**EXERCISE DETAILS**
Repeat, word for word, all the data that follows, and exclude the pictures.

*** Opening THE DATA ***

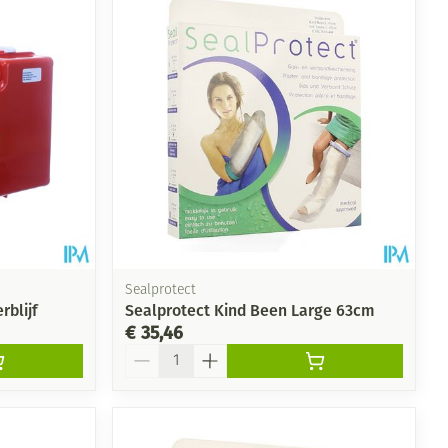
Sealprotect
rblijf
Sealprotect Kind Been Large 63cm
€ 35,46
Aantal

*** Closing THE DATA ***

**RESPONSE TO THIS TASK**
Sealprotect
rblijf
Sealprotect Kind Been Large 63cm
€ 35,46
Aantal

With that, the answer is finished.